Turn Capital, the family office of 17LIVE’s co-founder and non-executive chairman Joseph Phua, has acquired the Thai business of the tech-enabled coffee chain Flash Coffee, a source privy to the development told e27.

The transaction details are not known.

Turn Capital plans to expand Flash Coffee’s presence across Thailand, with a plan to open more than 100 new stores in the next two years, as per a statement. This will bring the total number of locations in the country to over 200.

Also Read: ‘Companies shut down not because of crises but only when founders give up’: Joseph Phua of M17

Launched in 2020, Flash Coffee serves a menu of quality drinks curated by World Barista Champions across Asia. Customers can use the Flash Coffee app to order and pay online, choose to pick up orders from one of its yellow storefronts, or order for delivery through the app or major delivery platforms in each market.

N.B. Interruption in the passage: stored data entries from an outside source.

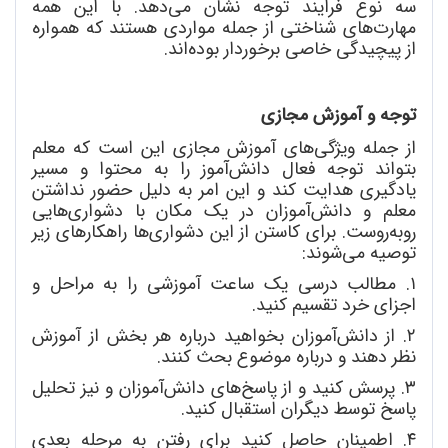
سه نوع فرایند توجه نشان می
دهد. با این همه
مهارت
های شناختی از جمله مواردی هستند که همواره
از پیچیدگی خاصی برخوردار بوده
اند.
توجه و آموزش مجازی
از جمله ویژگی
های آموزش مجازی این است که معلم
بتواند توجه فعال دانش
آموز را به محتوا و مسیر
یادگیری هدایت کند و این امر به دلیل حضور نداشتن
معلم و دانش
آموزان در یک مکان با دشواری
هایی
روبه
روست. برای کاستن از این دشواری
ها راهکارهای زیر
توصیه می
شوند:
۱. مطالب درسی یک ساعت آموزشی را به مراحل و
اجزای خرد تقسیم کنید.
۲. از دانش
آموزان بخواهید درباره هر بخش از آموزش
نظر دهند و درباره موضوع بحث کنند.
۳. پرسش کنید و از پاسخ
های دانش
آموزان و نیز تحلیل
پاسخ توسط دیگران استقبال کنید.
۴. اطمینان حاصل کنید برای رفتن به مرحله بعدی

The coffee chain operates over 200 stores in four markets across Asia Pacific — Indonesia, Thailand, Hong Kong, and South Korea.

Last month, it was reported that the company shut down all 11 stores across Singapore to “further consolidate” future efforts on fewer markets as it aims to build a profitable and sustainable business.

In May this year, Flash Coffee announced the completion of its US$50 million Series B financing round led by White Star Capital. Existing investors, including White Star Capital, Delivery Hero, Geschwister Oetker, and Conny & Co, participated in the round.

Turn Capital invests in consumer, technology, media and telecom companies across Asia. The firm typically acquires controlling stakes, which allows its team of experienced operators and investors to take a hands-on approach to each investment.

According to Shang Koo, Partner of Turn Capital, the invest will partner with Flash Coffee’s management team to bring the tech-driven brand to profitability and grow the company over the next few years.

Also Read: Joseph Phua’s Turn Capital acquires Dapp Pocket to create SEA-focused retail crypto exchange

Turn Capital was launched in 2020 by Joseph Phua, former CEO of 17LIVE, where he built the business from US$2 million annual revenue to over US$400 million in annual revenues, and a market leader in Japan and Taiwan. He ran Turn Capital’s unique investment strategy and controlled a portfolio of companies in the technology and consumer sectors with a combined valuation of over US$1 billion.